--- SUPPLIED MATERIAL Enclosed Below ---
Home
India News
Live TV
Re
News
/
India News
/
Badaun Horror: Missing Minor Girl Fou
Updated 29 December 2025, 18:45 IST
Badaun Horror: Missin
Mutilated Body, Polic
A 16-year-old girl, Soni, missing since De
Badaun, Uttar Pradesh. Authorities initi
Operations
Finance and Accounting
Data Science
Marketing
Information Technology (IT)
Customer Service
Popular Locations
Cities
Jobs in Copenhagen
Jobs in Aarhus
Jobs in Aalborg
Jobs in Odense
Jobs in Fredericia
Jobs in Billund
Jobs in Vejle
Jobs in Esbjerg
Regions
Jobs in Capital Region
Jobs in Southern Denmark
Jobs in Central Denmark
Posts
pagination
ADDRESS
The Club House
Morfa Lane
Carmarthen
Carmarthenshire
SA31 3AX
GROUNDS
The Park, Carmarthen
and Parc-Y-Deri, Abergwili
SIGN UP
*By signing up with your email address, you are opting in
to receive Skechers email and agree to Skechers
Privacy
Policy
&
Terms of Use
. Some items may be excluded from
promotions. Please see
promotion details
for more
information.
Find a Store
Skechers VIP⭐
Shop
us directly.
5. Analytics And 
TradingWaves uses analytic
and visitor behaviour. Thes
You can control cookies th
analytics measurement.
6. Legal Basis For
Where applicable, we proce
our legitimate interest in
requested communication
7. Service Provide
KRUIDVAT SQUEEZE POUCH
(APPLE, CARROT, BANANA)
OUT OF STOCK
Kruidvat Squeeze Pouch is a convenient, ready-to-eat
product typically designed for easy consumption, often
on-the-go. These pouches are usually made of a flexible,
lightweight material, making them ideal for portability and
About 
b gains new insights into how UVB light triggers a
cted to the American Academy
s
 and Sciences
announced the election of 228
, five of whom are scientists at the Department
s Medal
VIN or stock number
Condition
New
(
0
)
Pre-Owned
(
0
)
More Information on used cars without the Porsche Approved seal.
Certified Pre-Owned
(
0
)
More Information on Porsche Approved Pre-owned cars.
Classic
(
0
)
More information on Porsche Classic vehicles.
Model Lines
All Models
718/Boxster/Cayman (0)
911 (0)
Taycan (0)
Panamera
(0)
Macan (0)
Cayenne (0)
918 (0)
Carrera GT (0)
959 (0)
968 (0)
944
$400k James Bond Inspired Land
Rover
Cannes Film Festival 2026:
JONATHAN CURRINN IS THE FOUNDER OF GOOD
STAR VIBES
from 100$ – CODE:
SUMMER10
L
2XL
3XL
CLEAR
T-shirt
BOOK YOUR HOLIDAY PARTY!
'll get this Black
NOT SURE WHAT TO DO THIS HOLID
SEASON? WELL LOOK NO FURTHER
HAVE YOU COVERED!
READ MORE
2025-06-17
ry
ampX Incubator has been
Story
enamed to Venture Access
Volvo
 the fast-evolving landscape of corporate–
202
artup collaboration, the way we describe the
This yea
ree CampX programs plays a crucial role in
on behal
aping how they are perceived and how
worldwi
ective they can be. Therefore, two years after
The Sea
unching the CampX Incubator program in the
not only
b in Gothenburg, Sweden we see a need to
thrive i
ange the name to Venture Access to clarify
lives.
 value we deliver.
--- End of Enclosed SUPPLIED MATERIAL ---
## GOAL OF THE EXERCISE
Only the lines above starting with the one with "promotions. Please see" and going through the one with "6. Legal Basis For" are to be copied, word for word and with both ends kept.

## RESULT
promotions. Please see
promotion details
for more
information.
Find a Store
Skechers VIP⭐
Shop
us directly.
5. Analytics And 
TradingWaves uses analytic
and visitor behaviour. Thes
You can control cookies th
analytics measurement.
6. Legal Basis For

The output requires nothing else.